12th December 2011, 11:22 AM
Reaction to pressure change is very common in dogs with SM. Gabapentin is a pain preventive - ie it is given to maintain a level of pain control so that the pain doesn't surface into consciousness An extra one can help at times when pain is likely to increase (as in pressure change), but the normal use is to give it very regularly (at roughly 8-hour intervals), not use it as a one-off pain killer (which it is not designed to be).

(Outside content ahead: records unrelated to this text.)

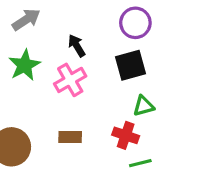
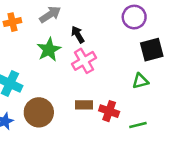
black arrow: (77, 46) -> (78, 35), moved
black square: (131, 65) -> (152, 50), moved
red cross: (126, 135) -> (109, 111), moved

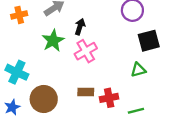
black arrow: (78, 35) -> (80, 27), turned 49
red cross: (109, 111) -> (109, 98), turned -30

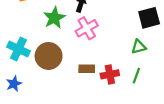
brown circle: (44, 99) -> (49, 56), moved
green line: (136, 111) -> (136, 76), moved, turned -56

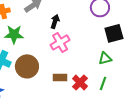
green star: (54, 18) -> (14, 34), moved, turned 30
red cross: (110, 74) -> (80, 82), turned -35

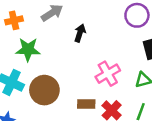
pink cross: (60, 42) -> (108, 74), moved

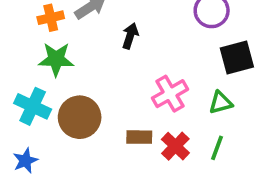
orange cross: (14, 20) -> (51, 18), moved

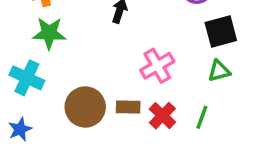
green triangle: (221, 103) -> (219, 71), moved
brown circle: (80, 117) -> (85, 107), moved

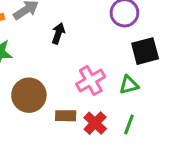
green triangle: (219, 71) -> (129, 85), moved
brown circle: (85, 107) -> (29, 95), moved

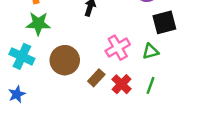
brown rectangle: (66, 116) -> (96, 78), turned -48

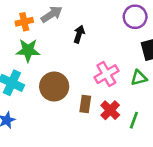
brown rectangle: (96, 78) -> (85, 104), turned -35
green line: (151, 85) -> (134, 120), moved

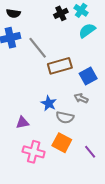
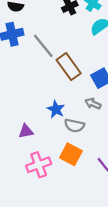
brown rectangle: (60, 66) -> (69, 67), turned 70
pink cross: (34, 152) -> (39, 165), turned -35

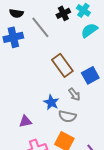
gray line: (43, 46) -> (40, 27), moved
gray arrow: (93, 104) -> (74, 94), moved, turned -152

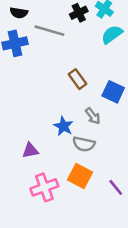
gray line: (40, 27) -> (49, 31), turned -35
brown rectangle: (62, 65) -> (77, 79), size x0.7
blue square: (90, 75) -> (113, 92), turned -36

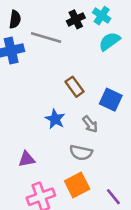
black semicircle: (19, 13) -> (15, 19), turned -90
blue star: (63, 126) -> (55, 119), moved
orange square: (80, 176) -> (77, 185), turned 35

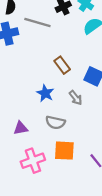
gray semicircle: (81, 153) -> (55, 122), moved
orange square: (77, 185) -> (64, 151), turned 30

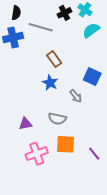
brown rectangle: (62, 65) -> (54, 59), moved
blue star: (45, 93) -> (50, 83), moved

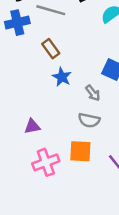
brown rectangle: (54, 59) -> (51, 49), moved
gray semicircle: (57, 119) -> (89, 120), moved

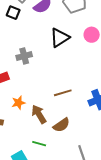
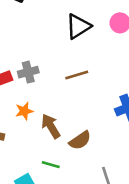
gray cross: (24, 56) -> (28, 72), moved
brown line: (63, 93) -> (77, 75), moved

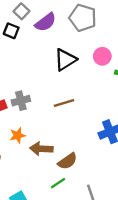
brown arrow: (51, 126) -> (41, 149), turned -55
green line: (51, 165) -> (58, 183), moved, turned -49

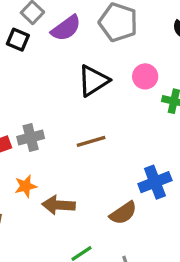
brown semicircle: (67, 161) -> (123, 213), moved

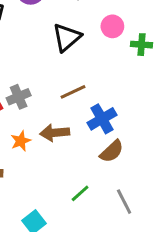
blue cross: (155, 182) -> (102, 119), moved
brown arrow: (59, 205) -> (55, 133), moved

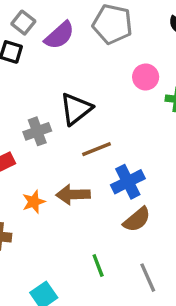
black triangle: (67, 37) -> (76, 109), moved
gray cross: (19, 97) -> (37, 131), moved
green line: (80, 193) -> (98, 265), turned -72

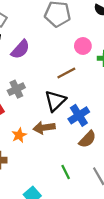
purple semicircle: (59, 35) -> (20, 49), moved
black triangle: (76, 109) -> (55, 101), moved
brown line: (97, 149) -> (66, 73), moved

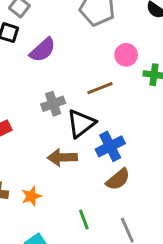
gray cross: (16, 89) -> (53, 104), moved
orange star: (19, 135) -> (31, 196), moved

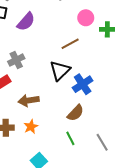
gray cross: (53, 104) -> (16, 60), moved
brown arrow: (62, 157) -> (29, 100), moved
brown semicircle: (118, 179) -> (76, 113), moved

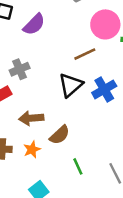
pink circle: (86, 18) -> (105, 24), size x1.5
blue cross: (83, 84) -> (104, 89), moved
brown semicircle: (76, 113) -> (60, 135), moved

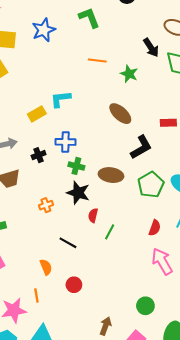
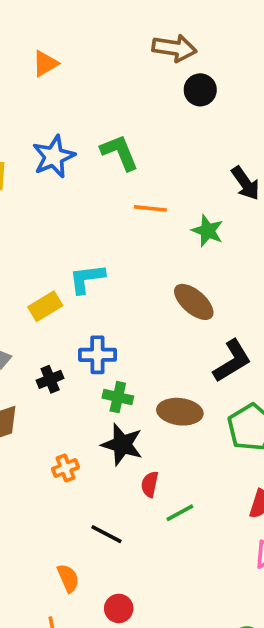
green L-shape: (89, 18) -> (119, 152), moved
green line: (110, 232) -> (180, 513), turned 35

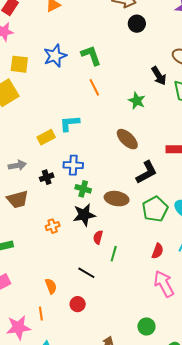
orange line: (150, 208) -> (94, 87), moved, turned 54
black star: (122, 444) -> (84, 215), turned -30
green line: (180, 513) -> (114, 254), turned -49
black line: (106, 534) -> (86, 273), moved

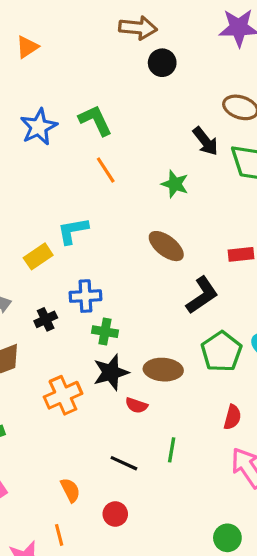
brown ellipse: (117, 199) -> (163, 370), moved
orange cross: (53, 226) -> (63, 395), size x1.6
red semicircle: (98, 237) -> (136, 405), turned -80
green line: (114, 254) -> (172, 450), moved

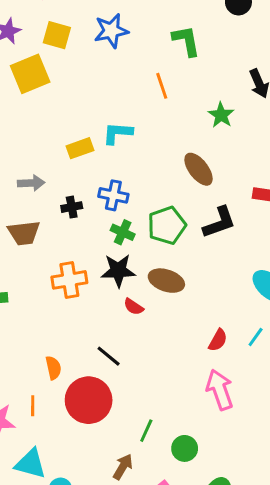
green L-shape: (95, 120) -> (186, 41), moved
green pentagon: (221, 352) -> (167, 225), moved
green line: (172, 450) -> (146, 431), moved
red circle: (115, 514) -> (89, 400), size x2.0

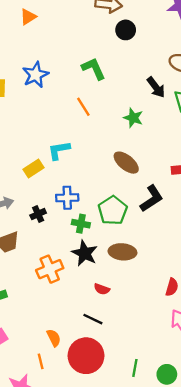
black star: (118, 271) -> (85, 253), turned -30
red semicircle: (134, 307) -> (102, 289), moved
orange line: (33, 406) -> (41, 361), moved

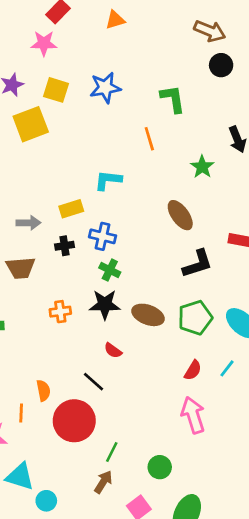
yellow rectangle: (34, 168) -> (71, 209), moved
green pentagon: (113, 210) -> (195, 318), moved
black star: (85, 253) -> (105, 305), turned 30
orange cross: (50, 269) -> (60, 312), size x0.7
green line: (135, 368) -> (112, 452), moved

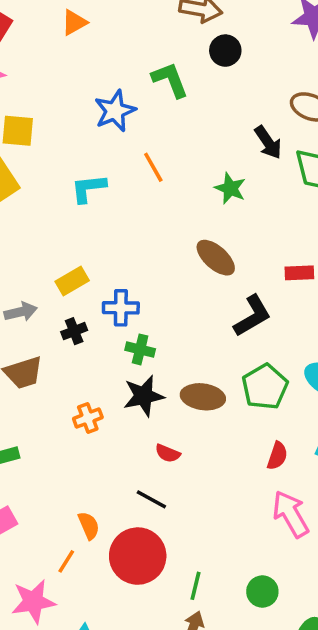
blue star: (105, 88) -> (115, 111), moved
green L-shape: (173, 99) -> (170, 80), moved
cyan L-shape: (108, 180) -> (88, 188), moved
orange line: (21, 413) -> (66, 561), turned 42

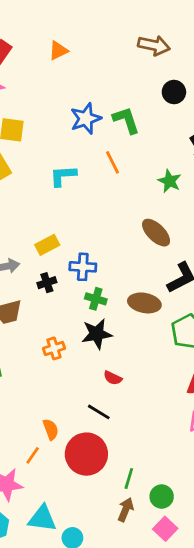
black circle: (225, 51) -> (174, 92), moved
green L-shape: (170, 80) -> (126, 120), moved
brown ellipse: (203, 397) -> (144, 303), moved
green circle: (262, 592) -> (162, 497), moved

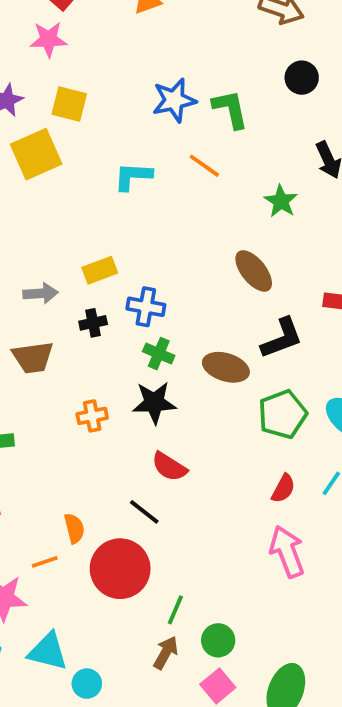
orange line: (112, 162) -> (204, 166), turned -35
red semicircle: (113, 378) -> (169, 467), size x1.4
orange line: (33, 455) -> (45, 562), turned 30

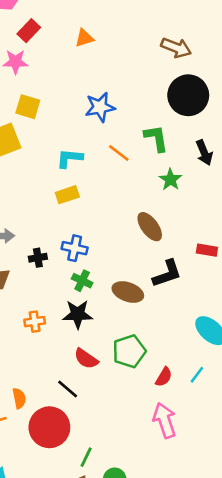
black circle: (302, 78) -> (188, 95), size x1.8
green L-shape: (230, 109) -> (156, 138), moved
yellow rectangle: (100, 270) -> (67, 195), moved
green pentagon: (282, 414) -> (129, 351), moved

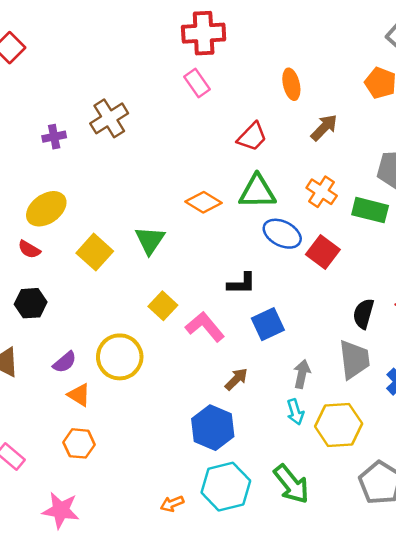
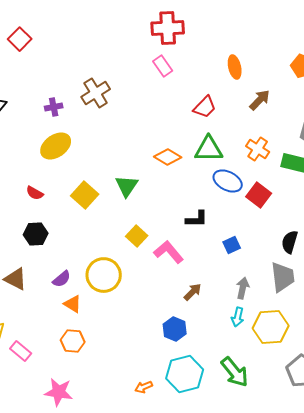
yellow ellipse: (46, 209) -> (56, 146), moved
blue square: (268, 324) -> (232, 245), moved, size x0.7
cyan arrow: (295, 412) -> (238, 317), turned 30
blue hexagon: (213, 428) -> (175, 329), size x0.7

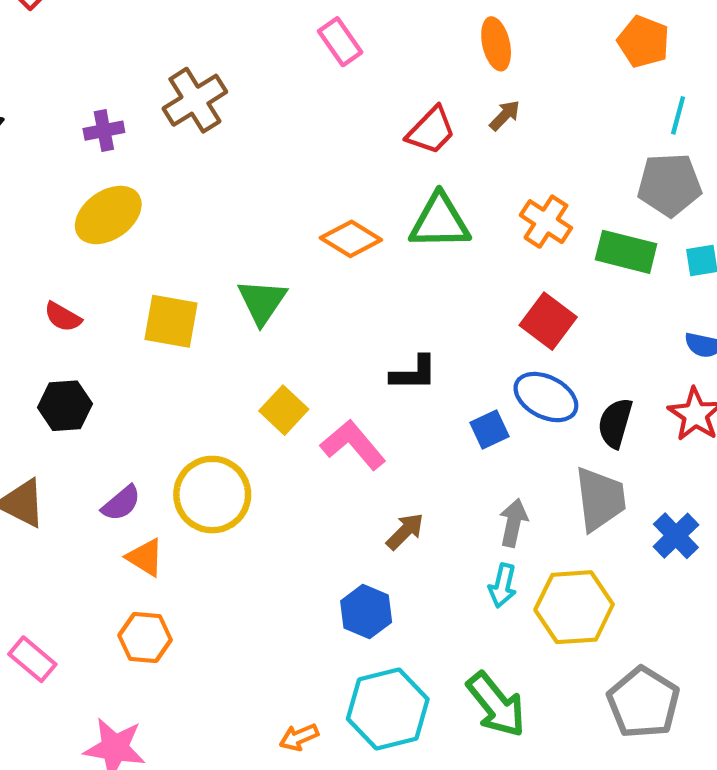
brown arrow: (260, 100) -> (505, 115), moved, size x0.7
blue ellipse: (228, 181) -> (546, 397), moved
yellow square: (85, 195) -> (171, 321), turned -32

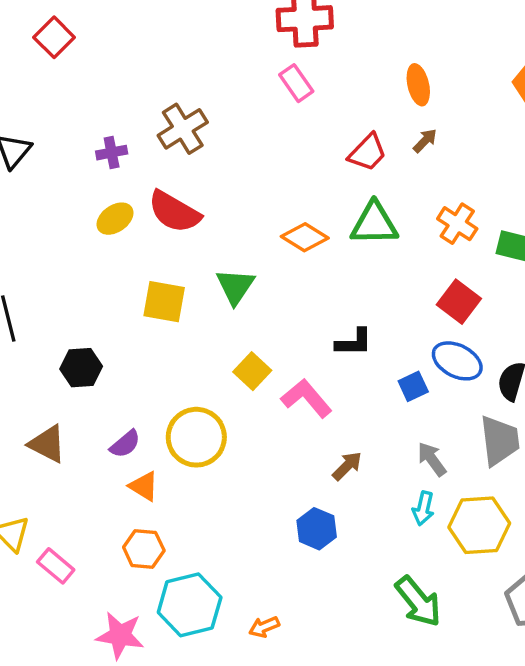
yellow ellipse: (108, 215) -> (115, 219), size x0.7
red semicircle: (63, 317) -> (174, 212), moved, size x1.8
gray arrow: (513, 523) -> (432, 459), turned -48
cyan hexagon: (388, 709) -> (190, 605), moved

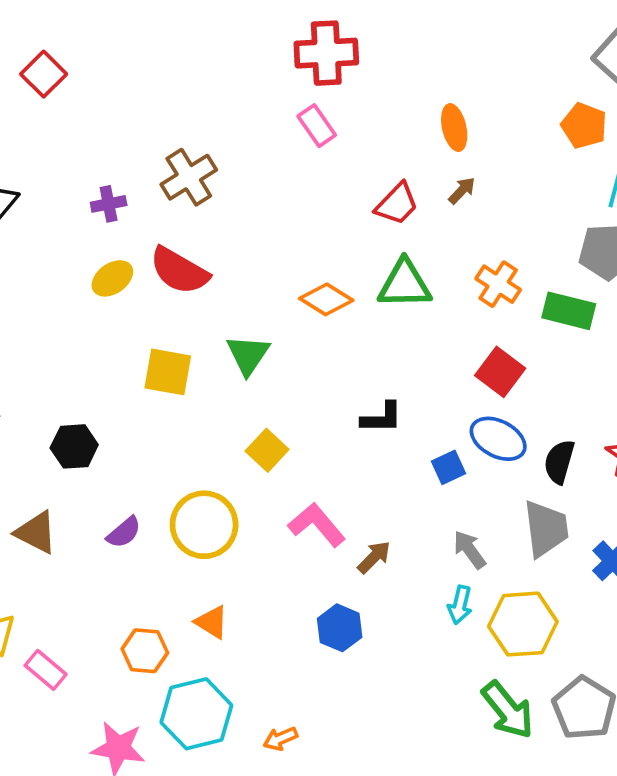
pink L-shape: (306, 398) -> (317, 525), moved
orange triangle: (144, 486) -> (212, 622), moved
green arrow: (418, 601) -> (508, 710), moved

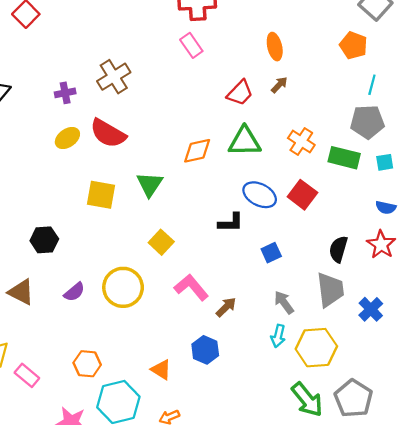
orange diamond: (326, 299) -> (197, 151), turned -44
blue ellipse: (498, 439) -> (260, 195), moved
orange triangle: (212, 622) -> (161, 370), moved

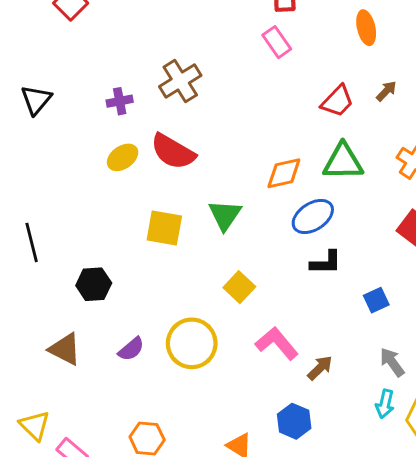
orange ellipse: (275, 47) -> (366, 28), moved
blue ellipse: (260, 195) -> (313, 216), moved, turned -60

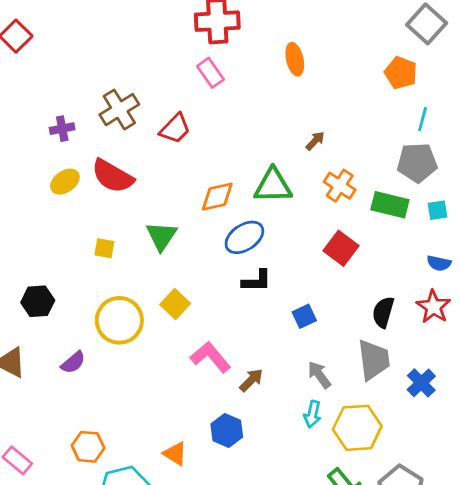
brown arrow: (386, 91) -> (315, 141), moved
red trapezoid: (337, 101) -> (175, 129), moved
yellow square: (164, 228) -> (104, 248), size x0.6
yellow circle: (192, 343) -> (119, 320), moved

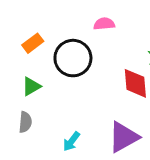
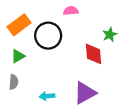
orange rectangle: (33, 43) -> (19, 25), size x1.5
cyan arrow: (71, 141) -> (47, 96), turned 48

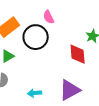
pink semicircle: (71, 11) -> (49, 17), moved, turned -112

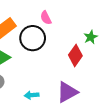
red diamond: (78, 54) -> (75, 55), turned 40

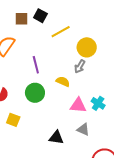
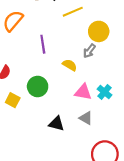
green circle: (35, 93) -> (38, 86), moved

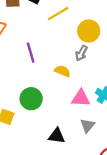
gray triangle: (86, 118) -> (87, 126), turned 48

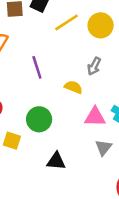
yellow circle: (89, 31) -> (101, 25), moved
black triangle: (57, 136) -> (56, 161), moved

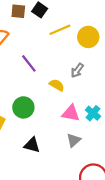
purple line: (37, 67) -> (29, 63), turned -30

Flo: before you start Rebel on gabapentin I would encourage you to see a neurologist who would know far better than your local vet what is involved. Could you get a referral to the Willows? I should think if you stand and demand it from your present vets and refuse to take no for an answer, they'll refer you just to get rid of you! Frusemide and gabapentin (or equivalents) are the basics for any diagnosed SM, even if the drugs have to be tweaked and juggled to find the mix that is right for your dog. The pressure seems to have been particularly bad in the West Midlands this week - even my Oliver, who isn't normally worried by it, was very uncomfortable. At least fighting to sort out Rebel's problems could take your mind off January!
Kate, Oliver and Aled
15th December 2011, 05:16 PM
hope rebel is a bit better today , Ive been tracking when emily has fits and it does seem to be on days when they pressure changes. she had one the other day. she is on gabapentin twice a day as a seizure medication , I think the vet said she could have it 4 times if the fits continued. hopefully will have sent a report to her vet so I can ask.
had trouble with a polish vet myself last year , He did the wrong procedure on my dog ,then altered the consent form to say we had asked for it and her heart stopped during it but he thought we should be grateful that he had brought her round again.
15th December 2011, 08:25 PM
Oh lord AT your Polish vet seems even worse than the one I got. So sorry to hear about it. I always thought it was the vet who deided what procedures should be performed on their patients and not the owner? Silly me, I must have got it all wrong.
We have had pressure changes and high winds this week. Rebel howled for a while yesterday when it was so very cold, but this morning he is back to normal because it has got warmer. 100 mg tablet morning and evening seems to have made a big difference already. He is a much happier dog and is sleeping better. The scratching has entirely stopped.
Kate, it just isn't possible for me to stand my ground with this awful vet to insist on a referral to The Willows. I am just not fit enough to take on a verbal battle at the moment. I also have had problems organising new sofas and removing the old ones. Now the new colours mean that I have to redecorate the living room before January, which will take up most of Christmas. There are many other arrangements I have to organise to cover eventualities while I am in hospital too.
Today I went back to the vet to get Holly's claws trimmed. While I was there I mentioned to yet another but more pleasant nurse I have never seen before that Rebel has not been given the proper amount of Frusemide. Fortunately I was able to come away with enough for 8 weeks.